### EXERCISE AIM
Copy each entry below exactly as it appears.

=== ENTRIES PROVIDED ===

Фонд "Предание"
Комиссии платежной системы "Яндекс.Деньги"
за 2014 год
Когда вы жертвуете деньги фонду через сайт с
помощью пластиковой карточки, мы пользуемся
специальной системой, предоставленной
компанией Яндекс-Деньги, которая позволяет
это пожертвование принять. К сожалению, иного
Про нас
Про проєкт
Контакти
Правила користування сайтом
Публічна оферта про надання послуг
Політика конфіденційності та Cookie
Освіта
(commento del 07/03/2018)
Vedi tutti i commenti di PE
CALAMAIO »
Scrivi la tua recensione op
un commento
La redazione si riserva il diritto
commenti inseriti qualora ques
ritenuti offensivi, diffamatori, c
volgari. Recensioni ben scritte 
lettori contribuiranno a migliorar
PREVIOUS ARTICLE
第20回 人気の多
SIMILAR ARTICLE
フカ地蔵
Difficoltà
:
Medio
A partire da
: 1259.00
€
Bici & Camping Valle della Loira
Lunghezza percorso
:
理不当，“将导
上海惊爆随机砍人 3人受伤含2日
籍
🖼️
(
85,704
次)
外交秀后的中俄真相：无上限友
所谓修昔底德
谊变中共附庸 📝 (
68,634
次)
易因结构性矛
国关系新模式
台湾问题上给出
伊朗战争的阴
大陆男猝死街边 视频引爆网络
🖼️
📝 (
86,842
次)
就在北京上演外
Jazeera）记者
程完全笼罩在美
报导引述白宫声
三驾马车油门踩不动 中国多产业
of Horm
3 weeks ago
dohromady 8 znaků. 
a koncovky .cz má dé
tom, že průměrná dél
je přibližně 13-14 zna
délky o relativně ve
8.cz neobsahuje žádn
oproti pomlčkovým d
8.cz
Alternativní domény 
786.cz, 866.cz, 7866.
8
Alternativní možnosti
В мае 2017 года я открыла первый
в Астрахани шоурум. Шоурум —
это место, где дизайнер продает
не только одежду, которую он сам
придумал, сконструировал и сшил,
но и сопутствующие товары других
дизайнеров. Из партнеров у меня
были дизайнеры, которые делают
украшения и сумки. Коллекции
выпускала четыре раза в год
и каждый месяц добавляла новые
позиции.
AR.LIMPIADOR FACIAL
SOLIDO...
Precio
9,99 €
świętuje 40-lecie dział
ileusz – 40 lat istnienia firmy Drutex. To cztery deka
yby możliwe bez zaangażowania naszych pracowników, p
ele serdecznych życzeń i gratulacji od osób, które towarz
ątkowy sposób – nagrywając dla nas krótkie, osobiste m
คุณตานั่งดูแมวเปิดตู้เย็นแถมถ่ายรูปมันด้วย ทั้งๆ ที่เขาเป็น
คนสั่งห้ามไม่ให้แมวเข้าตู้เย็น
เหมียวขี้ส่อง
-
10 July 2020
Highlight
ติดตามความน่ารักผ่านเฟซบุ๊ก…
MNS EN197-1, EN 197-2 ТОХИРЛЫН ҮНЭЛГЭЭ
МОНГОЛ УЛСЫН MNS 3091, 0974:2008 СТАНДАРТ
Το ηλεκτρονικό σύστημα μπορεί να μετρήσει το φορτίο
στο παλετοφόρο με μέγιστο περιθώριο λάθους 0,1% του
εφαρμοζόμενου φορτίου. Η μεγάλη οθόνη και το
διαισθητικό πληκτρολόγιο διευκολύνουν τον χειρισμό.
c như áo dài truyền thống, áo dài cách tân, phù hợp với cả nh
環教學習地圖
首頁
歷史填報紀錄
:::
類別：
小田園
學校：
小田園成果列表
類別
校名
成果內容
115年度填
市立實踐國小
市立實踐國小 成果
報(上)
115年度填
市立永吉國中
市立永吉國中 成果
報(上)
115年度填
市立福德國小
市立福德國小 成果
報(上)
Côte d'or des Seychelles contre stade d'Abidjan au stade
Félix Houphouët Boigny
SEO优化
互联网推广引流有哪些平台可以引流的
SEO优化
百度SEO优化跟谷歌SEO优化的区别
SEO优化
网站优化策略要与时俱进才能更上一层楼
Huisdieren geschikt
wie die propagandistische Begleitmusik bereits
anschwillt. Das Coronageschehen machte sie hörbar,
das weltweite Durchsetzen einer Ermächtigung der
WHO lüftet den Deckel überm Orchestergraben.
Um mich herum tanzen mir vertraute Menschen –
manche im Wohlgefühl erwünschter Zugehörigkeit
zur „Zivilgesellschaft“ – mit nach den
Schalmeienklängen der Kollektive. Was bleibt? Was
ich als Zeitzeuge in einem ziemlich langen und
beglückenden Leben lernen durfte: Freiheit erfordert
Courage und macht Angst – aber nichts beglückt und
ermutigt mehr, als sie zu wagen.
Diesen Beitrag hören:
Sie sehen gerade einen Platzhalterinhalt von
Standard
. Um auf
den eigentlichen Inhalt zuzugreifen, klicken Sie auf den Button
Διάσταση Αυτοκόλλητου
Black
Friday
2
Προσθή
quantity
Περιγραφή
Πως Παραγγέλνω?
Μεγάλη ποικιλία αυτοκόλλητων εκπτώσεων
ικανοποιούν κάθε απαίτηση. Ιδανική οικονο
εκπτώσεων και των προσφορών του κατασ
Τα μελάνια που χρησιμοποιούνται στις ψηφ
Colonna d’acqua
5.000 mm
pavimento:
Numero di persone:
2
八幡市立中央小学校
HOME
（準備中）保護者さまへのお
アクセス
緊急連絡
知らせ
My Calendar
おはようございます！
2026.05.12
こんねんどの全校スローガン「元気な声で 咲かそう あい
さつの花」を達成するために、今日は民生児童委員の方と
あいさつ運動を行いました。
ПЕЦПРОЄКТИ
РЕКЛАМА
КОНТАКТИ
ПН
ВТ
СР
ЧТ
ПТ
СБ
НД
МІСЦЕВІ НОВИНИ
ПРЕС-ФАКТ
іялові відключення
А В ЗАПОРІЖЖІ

===

### YOUR SOLUTION
Фонд "Предание"
Комиссии платежной системы "Яндекс.Деньги"
за 2014 год
Когда вы жертвуете деньги фонду через сайт с
помощью пластиковой карточки, мы пользуемся
специальной системой, предоставленной
компанией Яндекс-Деньги, которая позволяет
это пожертвование принять. К сожалению, иного
Про нас
Про проєкт
Контакти
Правила користування сайтом
Публічна оферта про надання послуг
Політика конфіденційності та Cookie
Освіта
(commento del 07/03/2018)
Vedi tutti i commenti di PE
CALAMAIO »
Scrivi la tua recensione op
un commento
La redazione si riserva il diritto
commenti inseriti qualora ques
ritenuti offensivi, diffamatori, c
volgari. Recensioni ben scritte 
lettori contribuiranno a migliorar
PREVIOUS ARTICLE
第20回 人気の多
SIMILAR ARTICLE
フカ地蔵
Difficoltà
:
Medio
A partire da
: 1259.00
€
Bici & Camping Valle della Loira
Lunghezza percorso
:
理不当，“将导
上海惊爆随机砍人 3人受伤含2日
籍
🖼️
(
85,704
次)
外交秀后的中俄真相：无上限友
所谓修昔底德
谊变中共附庸 📝 (
68,634
次)
易因结构性矛
国关系新模式
台湾问题上给出
伊朗战争的阴
大陆男猝死街边 视频引爆网络
🖼️
📝 (
86,842
次)
就在北京上演外
Jazeera）记者
程完全笼罩在美
报导引述白宫声
三驾马车油门踩不动 中国多产业
of Horm
3 weeks ago
dohromady 8 znaků. 
a koncovky .cz má dé
tom, že průměrná dél
je přibližně 13-14 zna
délky o relativně ve
8.cz neobsahuje žádn
oproti pomlčkovým d
8.cz
Alternativní domény 
786.cz, 866.cz, 7866.
8
Alternativní možnosti
В мае 2017 года я открыла первый
в Астрахани шоурум. Шоурум —
это место, где дизайнер продает
не только одежду, которую он сам
придумал, сконструировал и сшил,
но и сопутствующие товары других
дизайнеров. Из партнеров у меня
были дизайнеры, которые делают
украшения и сумки. Коллекции
выпускала четыре раза в год
и каждый месяц добавляла новые
позиции.
AR.LIMPIADOR FACIAL
SOLIDO...
Precio
9,99 €
świętuje 40-lecie dział
ileusz – 40 lat istnienia firmy Drutex. To cztery deka
yby możliwe bez zaangażowania naszych pracowników, p
ele serdecznych życzeń i gratulacji od osób, które towarz
ątkowy sposób – nagrywając dla nas krótkie, osobiste m
คุณตานั่งดูแมวเปิดตู้เย็นแถมถ่ายรูปมันด้วย ทั้งๆ ที่เขาเป็น
คนสั่งห้ามไม่ให้แมวเข้าตู้เย็น
เหมียวขี้ส่อง
-
10 July 2020
Highlight
ติดตามความน่ารักผ่านเฟซบุ๊ก…
MNS EN197-1, EN 197-2 ТОХИРЛЫН ҮНЭЛГЭЭ
МОНГОЛ УЛСЫН MNS 3091, 0974:2008 СТАНДАРТ
Το ηλεκτρονικό σύστημα μπορεί να μετρήσει το φορτίο
στο παλετοφόρο με μέγιστο περιθώριο λάθους 0,1% του
εφαρμοζόμενου φορτίου. Η μεγάλη οθόνη και το
διαισθητικό πληκτρολόγιο διευκολύνουν τον χειρισμό.
c như áo dài truyền thống, áo dài cách tân, phù hợp với cả nh
環教學習地圖
首頁
歷史填報紀錄
:::
類別：
小田園
學校：
小田園成果列表
類別
校名
成果內容
115年度填
市立實踐國小
市立實踐國小 成果
報(上)
115年度填
市立永吉國中
市立永吉國中 成果
報(上)
115年度填
市立福德國小
市立福德國小 成果
報(上)
Côte d'or des Seychelles contre stade d'Abidjan au stade
Félix Houphouët Boigny
SEO优化
互联网推广引流有哪些平台可以引流的
SEO优化
百度SEO优化跟谷歌SEO优化的区别
SEO优化
网站优化策略要与时俱进才能更上一层楼
Huisdieren geschikt
wie die propagandistische Begleitmusik bereits
anschwillt. Das Coronageschehen machte sie hörbar,
das weltweite Durchsetzen einer Ermächtigung der
WHO lüftet den Deckel überm Orchestergraben.
Um mich herum tanzen mir vertraute Menschen –
manche im Wohlgefühl erwünschter Zugehörigkeit
zur „Zivilgesellschaft“ – mit nach den
Schalmeienklängen der Kollektive. Was bleibt? Was
ich als Zeitzeuge in einem ziemlich langen und
beglückenden Leben lernen durfte: Freiheit erfordert
Courage und macht Angst – aber nichts beglückt und
ermutigt mehr, als sie zu wagen.
Diesen Beitrag hören:
Sie sehen gerade einen Platzhalterinhalt von
Standard
. Um auf
den eigentlichen Inhalt zuzugreifen, klicken Sie auf den Button
Διάσταση Αυτοκόλλητου
Black
Friday
2
Προσθή
quantity
Περιγραφή
Πως Παραγγέλνω?
Μεγάλη ποικιλία αυτοκόλλητων εκπτώσεων
ικανοποιούν κάθε απαίτηση. Ιδανική οικονο
εκπτώσεων και των προσφορών του κατασ
Τα μελάνια που χρησιμοποιούνται στις ψηφ
Colonna d’acqua
5.000 mm
pavimento:
Numero di persone:
2
八幡市立中央小学校
HOME
（準備中）保護者さまへのお
アクセス
緊急連絡
知らせ
My Calendar
おはようございます！
2026.05.12
こんねんどの全校スローガン「元気な声で 咲かそう あい
さつの花」を達成するために、今日は民生児童委員の方と
あいさつ運動を行いました。
ПЕЦПРОЄКТИ
РЕКЛАМА
КОНТАКТИ
ПН
ВТ
СР
ЧТ
ПТ
СБ
НД
МІСЦЕВІ НОВИНИ
ПРЕС-ФАКТ
іялові відключення
А В ЗАПОРІЖЖІ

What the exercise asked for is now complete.